Electric heating, or electric resistance heating, is a process in which electrical energy is converted to heat energy. These home heating systems boast efficiency rates between 95–100% and lifespans of 20+ years.


  • Easy installation: Electric heating systems do not require vents to connect the indoors and outdoors, making installation much simpler. The installation process is also quick and causes minimal disruption. 
  • Maintenance: The odds of an electric home heating system malfunctioning are extremely slim and in the event of a break, the consequences are not as grave as those of a gas furnace.


  • Slower heating: An electric furnace takes time to power up and warm the air for your home, resulting in slower heating rates.
  • Operating costs: Since electricity costs more than gas, an electric heater is typically more expensive to run and maintain over time.

Portable heaters

If your main heating system is not working properly or is too costly to operate, portable heaters might be an inexpensive alternative. When you only need to heat one room, portable heaters can be especially cost-effective.

Some portable heaters are powered by convection, which recycles air in a room, whereas others utilize radiant heating which directly heats objects and people within their immediate line of sight.


  • Convenience: Easily place your portable heater in any room that needs a temperature boost.
  • Price: Brand new portable space heaters can cost as low as $20 and serve your home well.


  • Safety: With any portable heating system, the risk for fires or burns still exists. Portable heaters must be placed away a safe distance from anything flammable, like curtains, extremities, linen, and furniture.
  • Heating capacity: Depending on the size of the portable heater, you may find that smaller models aren’t capable of heating up an entire room.

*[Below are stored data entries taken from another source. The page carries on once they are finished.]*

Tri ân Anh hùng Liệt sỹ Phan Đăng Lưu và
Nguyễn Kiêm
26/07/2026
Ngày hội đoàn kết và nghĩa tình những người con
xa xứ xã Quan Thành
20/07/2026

Types of distribution systems for home heating systems

Forced air system

Forced air heating systems employ a powerful blower fan to pull in air from your home, propel it over a heat exchange, and finally distribute it to various rooms in the house via ductwork. Forced air systems are the most common home heating systems in modern North America.

Steam radiant

Steam radiant heating systems require a boiler to turn water into steam. The steam then circulates through pipes to radiators or convectors and warms the interior of the household. As the steam eventually cools, it condenses back into water and returns to the boiler to be heated again and repeat the cycle.

Radiant heating

Radiant heating systems transmit heat directly to the floor or panels of your home’s wall or ceiling. These systems are mainly dependent on radiant heat transfer. Radiant heating systems tend to be more efficient than forced-air systems as they eliminate duct losses and dust kick-up.

Hot water baseboard

Hot water baseboard systems are another type of modern radiant heat. An advanced heating method, this system is also known as a hydronic system. By using a centralized boiler to heat water that then circulates through a system of water pipes to low-profile baseboard heating units, hot water baseboard heating radiates heat into the room via thin metal fins.

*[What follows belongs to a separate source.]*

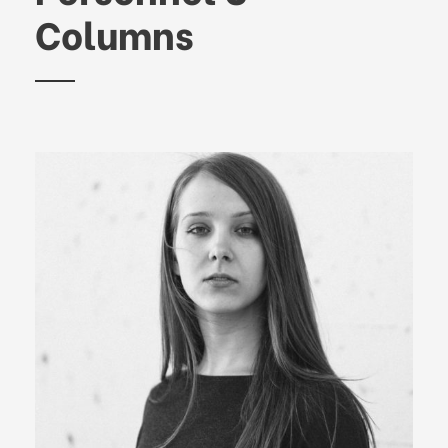
Columns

This method of heating increases the ambient temperature of the room but lowers the temperature of the water in the baseboards. To complete the full circuit, the cooled water returns to the boiler through the return pipes.

Electric baseboard

Electric baseboard heaters essentially function as zone heaters and are controlled by thermostats. These heaters are typically installed underneath windows, where the heater’s rising warm air counteracts falling cool air from the window’s glass.

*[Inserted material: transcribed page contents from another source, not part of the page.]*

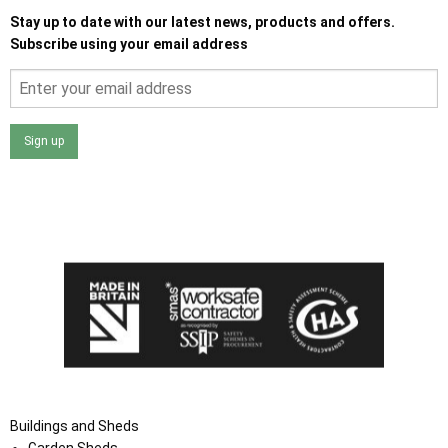
Stay up to date with our latest news, products and offers.
Subscribe using your email address
Sign up
I agree that my data will be used and stored as outlined in
the Terms and Conditions on the Ace Sheds website.
Buildings and Sheds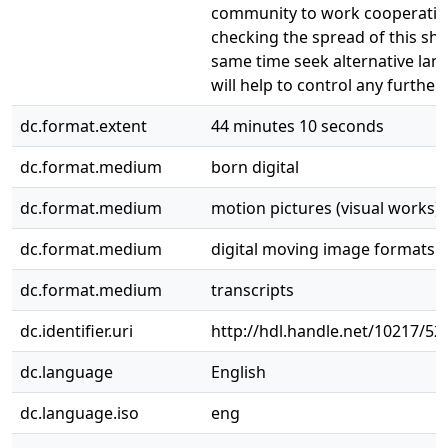
community to work cooperative
checking the spread of this shr
same time seek alternative lan
will help to control any further
dc.format.extent
44 minutes 10 seconds
dc.format.medium
born digital
dc.format.medium
motion pictures (visual works)
dc.format.medium
digital moving image formats
dc.format.medium
transcripts
dc.identifier.uri
http://hdl.handle.net/10217/52
dc.language
English
dc.language.iso
eng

How to choose the right home heating system for you

Choosing the right heating system that suits your needs and complements your home can be overwhelming, but you can have a stress-free experience when you know what to take into account. Some of the factors to consider are:

  • Cost to install
  • Cost to run
  • Life expectancy
  • Environmental impact and consequences
  • Reliability

With your heating needs in mind, you’ll be able to narrow down your search to a selection of options that will serve your household well and keep you cozy all winter long.